Prices have continued to rise starkly throughout Q4 of 2025, representing an uncertain turn for the economy and the political future of the President, elected largely on a platform of lower prices, particularly for groceries. Costs have remained the single most important issue for voters, leading Democratic candidates to victories last November, including hard-left populist Zohran Kwame Mamdani, now mayor-elect of New York City, who ran on a campaign based almost solely on relieving voter’s strains on their wallets, promising free public transport, free childcare, frozen rents, and government-run grocery stores forcing big grocery stores like Kroger to compete with affordable prices.
Trump, whose own policies include tariffs which directly increase costs for consumers, has been anxious to transfer some of this success. When he met with Mr. Mamdani, he seemed enamored with him, putting long standing policies regarding immigration and Israel to the side in order to cooperate on pricing. It appeared as though Mr. Trump was potentially vying to gain some credit off of any successful price drops these policies may cause, regardless of their incongruence with his wider political ideology.
The rising prices have affected the President’s approval ratings, too. On the economy, once handedly his best issue, only 40.8% of voters trust him, while 55.7 percent distrust him, a 15 point gap, where just months ago he had merely a five point gap. On inflation, the situation is even more dire– only 34.8% of Americans approve of his handling of it, while 62% disapprove.
Trump has publicly scoffed at claims his administration is failing to address rising costs, claiming that affordability is a “hoax” and a “con job perpetrated by the Democrats”. In a long address in rural Pennsylvania this month, purportedly given to address voter concerns around costs, he digressed repeatedly, decrying that the U.S. accepts immigrants from “—-hole countries”, like Kenya and Haiti, and not “nice places”, like Denmark and Switzerland*. He also appeared irritated that he was being asked to address affordability at all, claiming that the “economy was roaring”, and that “prices are way way way way down” (they aren’t– gas is up 2.7% and electricity is up 4%.) He also graded himself an “A+++++” on the economy.
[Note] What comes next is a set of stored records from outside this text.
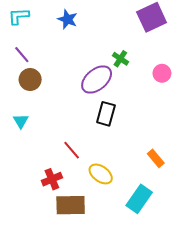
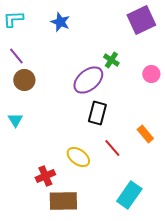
red line: (72, 150) -> (112, 148), moved
orange rectangle: (156, 158) -> (145, 134), moved
yellow ellipse: (101, 174) -> (78, 157), moved

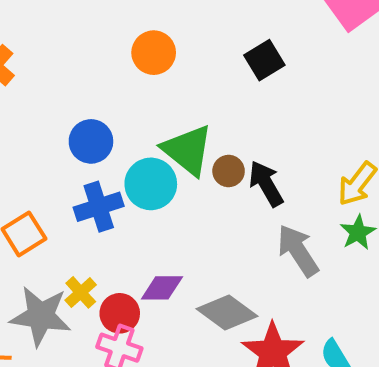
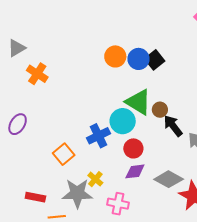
black square: (264, 60) -> (155, 60), moved
blue circle: (91, 141) -> (138, 59), moved
black arrow: (266, 184) -> (173, 126), moved
red circle: (120, 313) -> (133, 148), moved

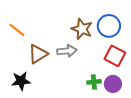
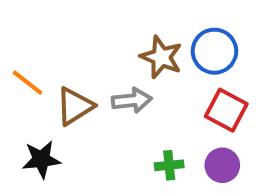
orange line: (17, 30) -> (28, 83), moved
green cross: (94, 82) -> (169, 165), moved

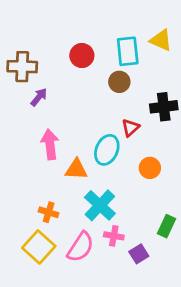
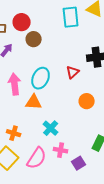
red circle: (82, 55) -> (22, 22), moved
brown circle: (119, 82) -> (34, 39), moved
cyan ellipse: (107, 150) -> (41, 78), moved
cyan cross: (100, 205) -> (51, 128), size x0.7

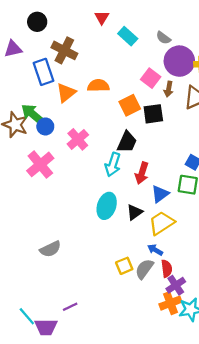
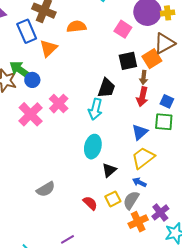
orange semicircle: (98, 86) -> (76, 27), moved
brown arrow: (169, 89) -> (144, 77), moved
orange square: (130, 105) -> (152, 59), moved
pink cross: (78, 139) -> (59, 104), moved
red arrow: (142, 173) -> (142, 97), moved
black triangle: (135, 212) -> (109, 170), moved
red semicircle: (167, 269) -> (90, 203), moved, turned -35
orange cross: (170, 303) -> (138, 222), moved

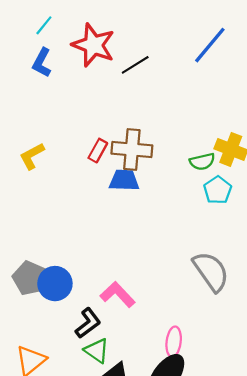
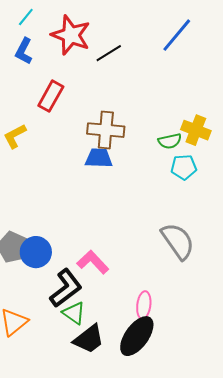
red rectangle: (98, 151) -> (51, 96), moved, size x1.4
cyan pentagon: (218, 190) -> (184, 167), turned 30
black L-shape: (88, 323) -> (66, 288), size x1.4

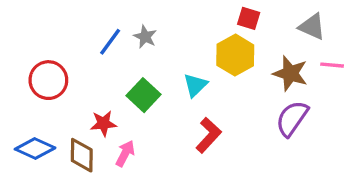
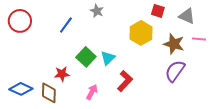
red square: (249, 18) -> (158, 11), moved
gray star: (145, 37) -> (97, 11), moved
red circle: (48, 80) -> (20, 21), moved
cyan triangle: (195, 85) -> (108, 58), moved
pink arrow: (125, 153) -> (92, 92), moved

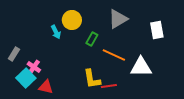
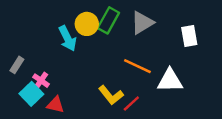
cyan arrow: (56, 32) -> (67, 38), size x1.5
green rectangle: (92, 39) -> (108, 20), moved, size x1.5
yellow L-shape: (92, 79) -> (111, 95), turned -30
red line: (109, 86) -> (131, 103), turned -35

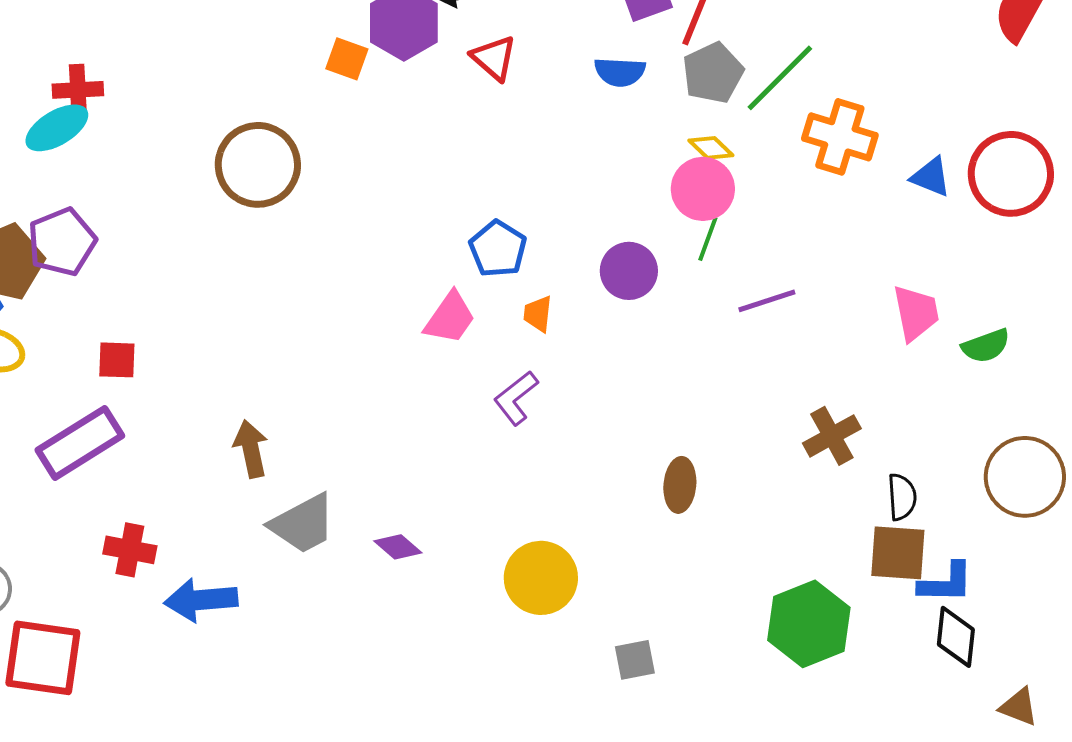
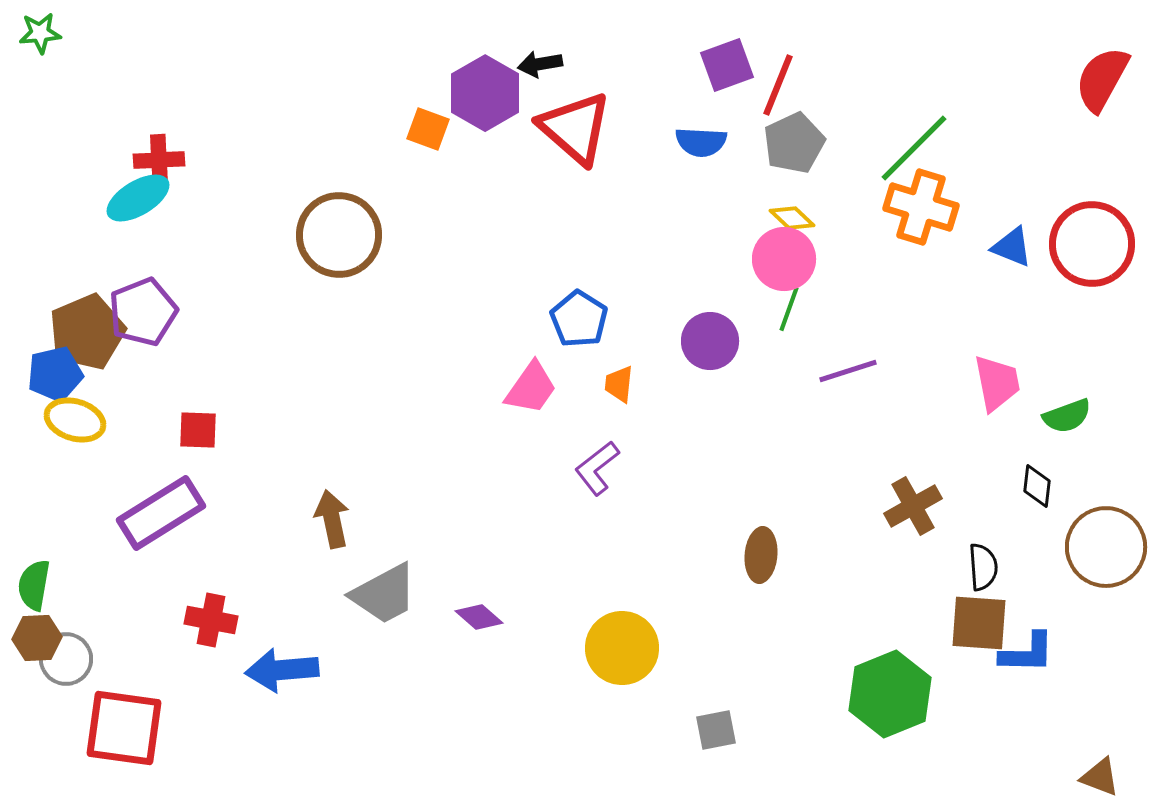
red triangle: (494, 58) -> (575, 128), size x1.6
green line: (780, 78) -> (914, 148), moved
black diamond: (956, 637) -> (1037, 486), moved, size x0.7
Beneath the bravado, however, the administration is working to try and find a way to tame inflation, including largely abandoning tariffs with Europe and Latin America, pressuring the Fed to lower interest rates in spite of an uncertain job market, and musing on potentially granting all Americans a 2’000 dollar stipend to balance out expiring healthcare subsidies and increasing inflation– an economically redistributive policy intensely atypical of the conservative and anti-socialist Republicans.
Although Republicans in congress are anxious about the 2026 primaries, and concerned that their party isn’t putting forward a strong policy on this issue, Democrats may still have a hard time convincing voters that they can be trusted to ease affordability. As stark as the recent rises in costs have been, the significantly larger inflation wave of 2021-2023 under the reign of Joe Biden still looms large in the public memory. Gavin Christopher Newsom, governor of California and current early frontrunner for the 2028 Democratic nomination, faces similar challenges. California is the most expensive state in the country by a considerable margin, and for Newsom, affordability has become both a white whale and a cudgel with which his opponents beat him over the head.
Increasingly, the future of American politics seems determined by who will be able to get costs under control for the American people the fastest and the most permanently.